Problem description
Please repeat the records beneath this task exactly as they appear, but skip the images.

** Opening Data block **

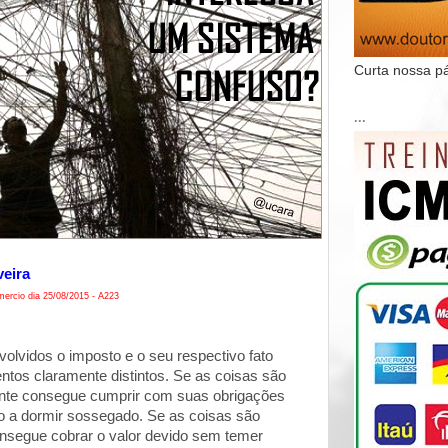
Curta nossa p
...
veira
ercio dia 25/08/2015 - A223
olvidos o imposto e o seu respectivo fato
ntos claramente distintos. Se as coisas são
uinte consegue cumprir com suas obrigações
do a dormir sossegado. Se as coisas são
onsegue cobrar o valor devido sem temer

** Closing Data block **

Answer to this exercise
Curta nossa p
...
veira
ercio dia 25/08/2015 - A223
olvidos o imposto e o seu respectivo fato
ntos claramente distintos. Se as coisas são
uinte consegue cumprir com suas obrigações
do a dormir sossegado. Se as coisas são
onsegue cobrar o valor devido sem temer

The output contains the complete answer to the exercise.